- Opening Delimiter -

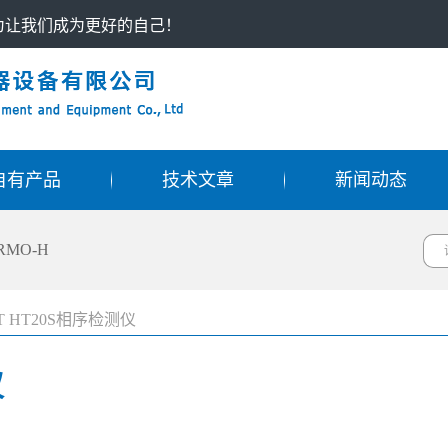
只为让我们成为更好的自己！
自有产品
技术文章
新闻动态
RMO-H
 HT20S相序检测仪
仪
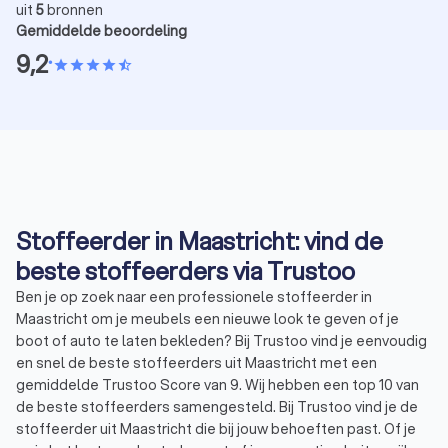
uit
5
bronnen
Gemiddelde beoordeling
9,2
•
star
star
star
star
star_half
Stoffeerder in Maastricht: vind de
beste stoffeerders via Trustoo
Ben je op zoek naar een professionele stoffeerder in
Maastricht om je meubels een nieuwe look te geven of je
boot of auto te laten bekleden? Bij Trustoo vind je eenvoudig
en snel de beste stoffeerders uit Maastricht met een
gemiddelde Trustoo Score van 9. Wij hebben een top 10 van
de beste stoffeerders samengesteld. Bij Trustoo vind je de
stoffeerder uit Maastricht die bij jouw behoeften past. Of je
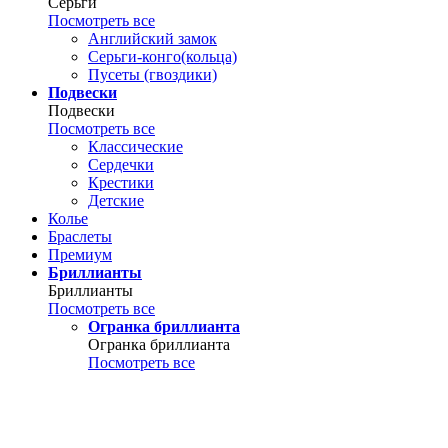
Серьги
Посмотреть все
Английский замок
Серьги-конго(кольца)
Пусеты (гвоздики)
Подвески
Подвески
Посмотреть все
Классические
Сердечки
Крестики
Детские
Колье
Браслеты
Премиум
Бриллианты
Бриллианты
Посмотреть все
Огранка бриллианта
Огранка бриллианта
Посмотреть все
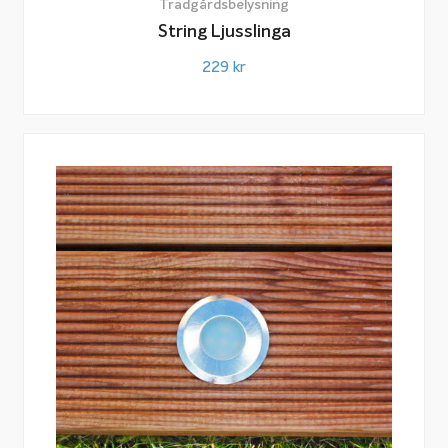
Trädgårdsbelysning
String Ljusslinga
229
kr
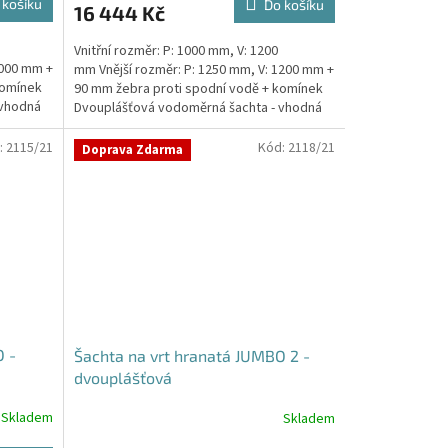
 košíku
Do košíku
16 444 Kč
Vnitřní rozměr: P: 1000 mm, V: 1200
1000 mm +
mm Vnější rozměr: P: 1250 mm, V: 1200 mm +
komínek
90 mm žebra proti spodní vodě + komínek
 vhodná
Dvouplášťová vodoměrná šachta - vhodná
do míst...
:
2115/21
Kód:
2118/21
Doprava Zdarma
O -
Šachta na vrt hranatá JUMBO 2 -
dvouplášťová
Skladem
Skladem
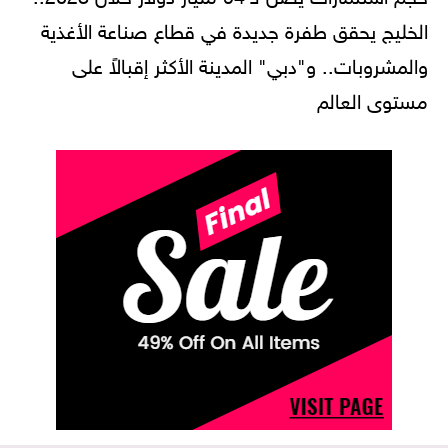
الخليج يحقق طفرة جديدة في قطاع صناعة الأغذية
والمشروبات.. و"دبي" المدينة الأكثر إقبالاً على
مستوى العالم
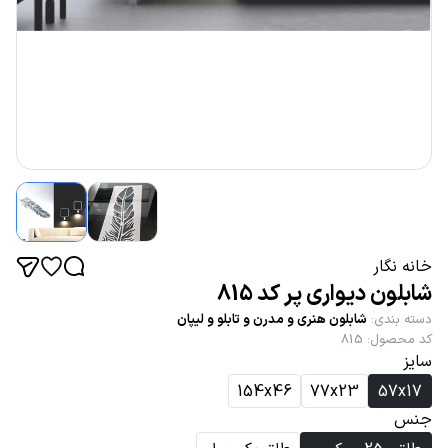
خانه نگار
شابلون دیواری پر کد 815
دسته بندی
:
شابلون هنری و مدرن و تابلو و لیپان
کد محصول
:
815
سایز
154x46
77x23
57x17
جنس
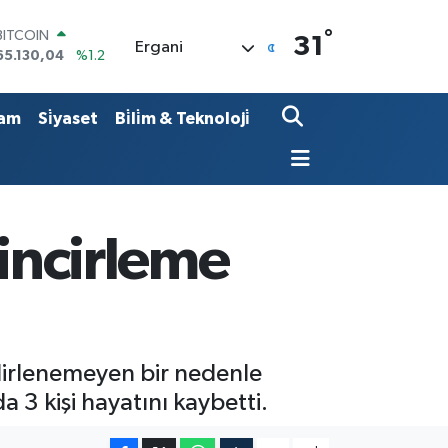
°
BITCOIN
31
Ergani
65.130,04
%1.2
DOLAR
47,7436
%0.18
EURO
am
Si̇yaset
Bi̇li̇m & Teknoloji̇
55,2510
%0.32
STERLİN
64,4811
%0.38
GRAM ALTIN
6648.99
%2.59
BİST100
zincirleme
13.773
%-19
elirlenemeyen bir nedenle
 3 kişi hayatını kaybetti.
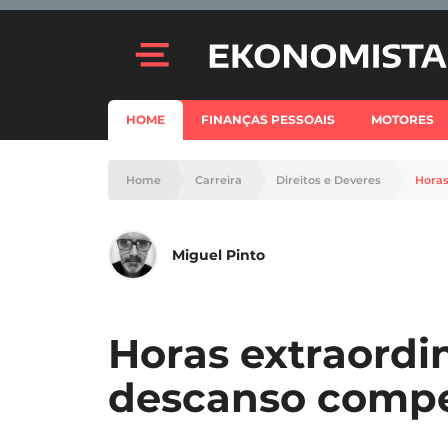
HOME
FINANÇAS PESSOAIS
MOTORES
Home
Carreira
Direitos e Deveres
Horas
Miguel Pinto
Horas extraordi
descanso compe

- Closing Delimiter -

* **Exercise objective**: Here the job is to print all the entries above exactly, minus the images.

* **Reply**:
只为让我们成为更好的自己！
自有产品
技术文章
新闻动态
RMO-H
 HT20S相序检测仪
仪
uit
5
bronnen
Gemiddelde beoordeling
9,2
•
star
star
star
star
star_half
Stoffeerder in Maastricht: vind de
beste stoffeerders via Trustoo
Ben je op zoek naar een professionele stoffeerder in
Maastricht om je meubels een nieuwe look te geven of je
boot of auto te laten bekleden? Bij Trustoo vind je eenvoudig
en snel de beste stoffeerders uit Maastricht met een
gemiddelde Trustoo Score van 9. Wij hebben een top 10 van
de beste stoffeerders samengesteld. Bij Trustoo vind je de
stoffeerder uit Maastricht die bij jouw behoeften past. Of je
Серьги
Посмотреть все
Английский замок
Серьги-конго(кольца)
Пусеты (гвоздики)
Подвески
Подвески
Посмотреть все
Классические
Сердечки
Крестики
Детские
Колье
Браслеты
Премиум
Бриллианты
Бриллианты
Посмотреть все
Огранка бриллианта
Огранка бриллианта
Посмотреть все
Trädgårdsbelysning
String Ljusslinga
229
kr
 košíku
Do košíku
16 444 Kč
Vnitřní rozměr: P: 1000 mm, V: 1200
1000 mm +
mm Vnější rozměr: P: 1250 mm, V: 1200 mm +
komínek
90 mm žebra proti spodní vodě + komínek
 vhodná
Dvouplášťová vodoměrná šachta - vhodná
do míst...
:
2115/21
Kód:
2118/21
Doprava Zdarma
O -
Šachta na vrt hranatá JUMBO 2 -
dvouplášťová
Skladem
Skladem
الخليج يحقق طفرة جديدة في قطاع صناعة الأغذية
والمشروبات.. و"دبي" المدينة الأكثر إقبالاً على
مستوى العالم
خانه نگار
شابلون دیواری پر کد 815
دسته بندی
:
شابلون هنری و مدرن و تابلو و لیپان
کد محصول
:
815
سایز
154x46
77x23
57x17
جنس
°
BITCOIN
31
Ergani
65.130,04
%1.2
DOLAR
47,7436
%0.18
EURO
am
Si̇yaset
Bi̇li̇m & Teknoloji̇
55,2510
%0.32
STERLİN
64,4811
%0.38
GRAM ALTIN
6648.99
%2.59
BİST100
zincirleme
13.773
%-19
elirlenemeyen bir nedenle
 3 kişi hayatını kaybetti.
HOME
FINANÇAS PESSOAIS
MOTORES
Home
Carreira
Direitos e Deveres
Horas
Miguel Pinto
Horas extraordi
descanso compe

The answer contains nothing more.